I’ve been waiting months to see Death Comes to Pemberley, after I read and reviewed the book by P. D. James earlier this year. Apparently the UK got to watch it last Christmas, and the USA earlier this year, but down here we’ve had to wait, and wait, and wait. By the time I finally found out it was being aired here, I’d already missed the first episode. 😦 Fortunately it was on a channel with a great online catch-up service, so I watched the first two episodes back to back. 🙂 Then I was disappointed to learn that I had to wait a whole week for the final installment. 😦
At first glance, the casting is not exactly what I’d have chosen, but all the actors did a great job bringing their respective characters to life. I was a little disappointed that Mr and Mrs Bennett stayed the night at Pemberley at the beginning, instead of Mr and Mrs Bingley, but it did make for some interesting exchanges between Mr Bennett and Mr Darcy.
It is fairly obvious that Death Comes to Pemberley is not part of the Austen cannon. It has the same piercing insight into the characters, but without the genteel restraint of Austen’s novels (and consequently, the film adaptions of them). Both the book and the miniseries assume that the audience are very familiar with Pride and Prejudice, but the miniseries is perhaps less subtle about it, using several flashbacks to events from the characters’ pasts throughout the series.
As usually happens in film adaptations, things did not always occur in the same way or the same order as in the book.

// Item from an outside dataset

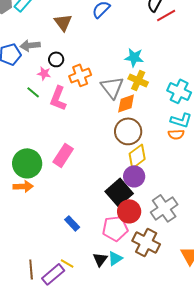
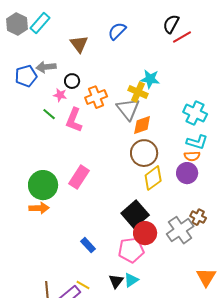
yellow cross: (138, 80) -> (138, 92), moved
purple circle: (134, 176) -> (187, 173), moved
brown cross: (146, 242) -> (198, 217), moved, size x0.6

While nothing vital seems to have been missed out, there were times where I feel the drama was heightened – whether to make the series more interesting or to give Elizabeth more air time I couldn’t say. The big reveal at the end of the series was, in my opinion, slightly overdone, and did not maintain the strict adherence to the social niceties of the time that had been otherwise generally well portrayed. That said, I still enjoyed the series, and would recommend it to Austen fans, but should point out that it has little in common with most of P. D. James’ other works.